Courtesy of Olivia Hinebaugh

Twenty-four hours later, we came home with our 12-hour-old baby in tow. My whole world had shifted. It takes no time to fall in love with your baby, and this tiny bundle was the center of my universe. Tycho took this with grace. He didn't seem surprised or thrown off by the presence of a baby.

Tycho accepted this new baby the same way he had accepted my pregnancy and my labor. He calmly gave my son a sniff, and curled up near the couch.

My partner and I had read up on how to introduce a pet to a new baby. We went through all the "right steps," but, honestly, I'm not sure it would have mattered. Tycho accepted this new baby the same way he had accepted my pregnancy and my labor. He calmly gave my son a sniff, and curled up near the couch.

As my son grew, Tycho remained calm and patient with him, even though he still barked ferociously at the mailman and chased balls or snowflakes with eagerness.

Courtesy of Olivia Hinebaugh

When I was having my second child, Tycho was about 6. He had mellowed out even more. For my second and third births, I delivered at home. This meant there was no emotional goodbye. It meant that Tycho could stay with me throughout labor and birth. And he did – just as steadfastly as he had with my first. When things got tough I was still comforted by petting him. And when it came time to push, he placed himself right outside my bedroom, standing guard.

My mom and my partner were so calm. I was calm in all of my births. I needed my surroundings to be just as calm. Somehow, even though Tycho loves barking at people walking by, he was quiet when I needed him to be. And he was also gentle and loving when he finally got to sniff the new babies for the first time.

The way he was with me during labor is the same way he is with my children. He has accepted that they are my new focus. He listens to their commands, even though they sound far from stern. When they are holding onto the leash, he doesn't pull (even though he still does with me and my partner). He puts up with tail pulling and rough hugs and fumbled attempts at riding on him. Tycho is a saint of a dog.

Courtesy of Olivia Hinebaugh

He's getting older now. His muzzle is graying and he spends more time napping than he does playing fetch. He has three kids who adore him and who don't know a life without a dog.

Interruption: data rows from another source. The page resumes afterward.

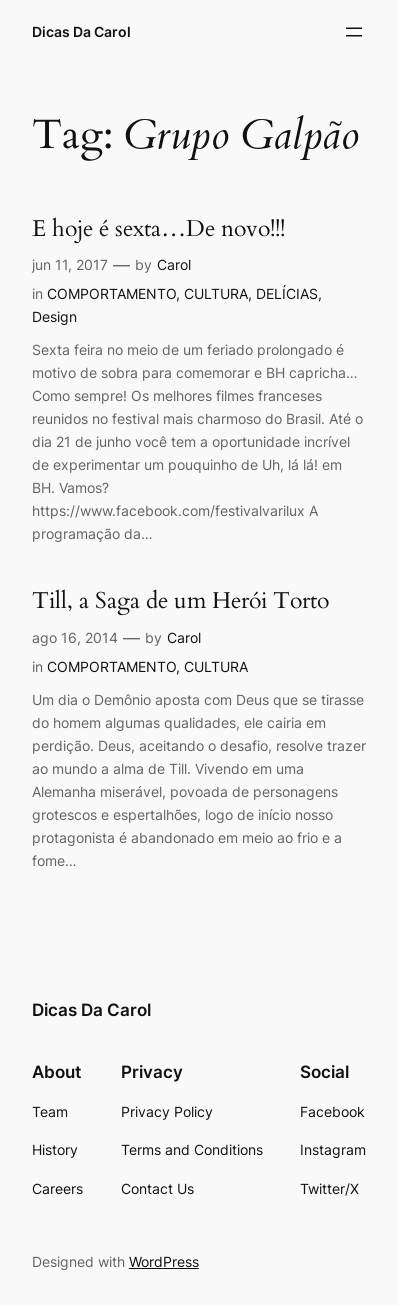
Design (54, 316)
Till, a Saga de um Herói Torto (180, 600)
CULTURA (216, 293)
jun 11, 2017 (70, 264)
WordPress (164, 1261)
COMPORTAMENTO (111, 293)
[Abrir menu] (354, 32)
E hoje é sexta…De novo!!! (158, 228)
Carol (174, 264)
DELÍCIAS (287, 293)
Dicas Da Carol (81, 31)
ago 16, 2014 (75, 637)
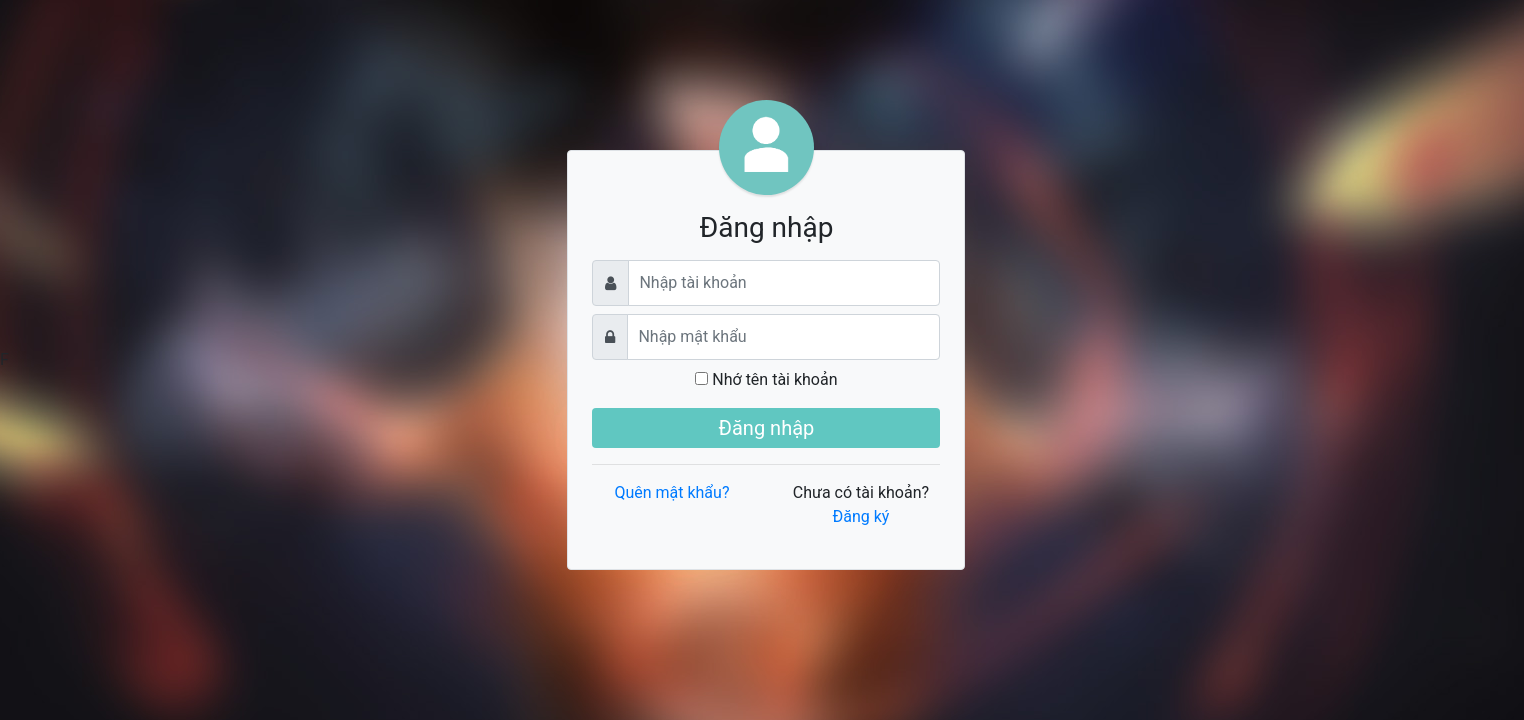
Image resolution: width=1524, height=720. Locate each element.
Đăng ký (860, 516)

Sometimes I wonder if I'd like another dog, but it's hard for me to imagine ever finding one as perfect for our family as Tycho is.

I know that, years from now, when he's gone, all of my memories of the births and early days of my kids are going to be full of Tycho. I can still so clearly remember that reassuring huff of breath that he gave me during my first birth. The experience of laboring is something so outside of our everyday world that it can throw you, throw your birth partner, and yet there in the moment, my dog totally understood.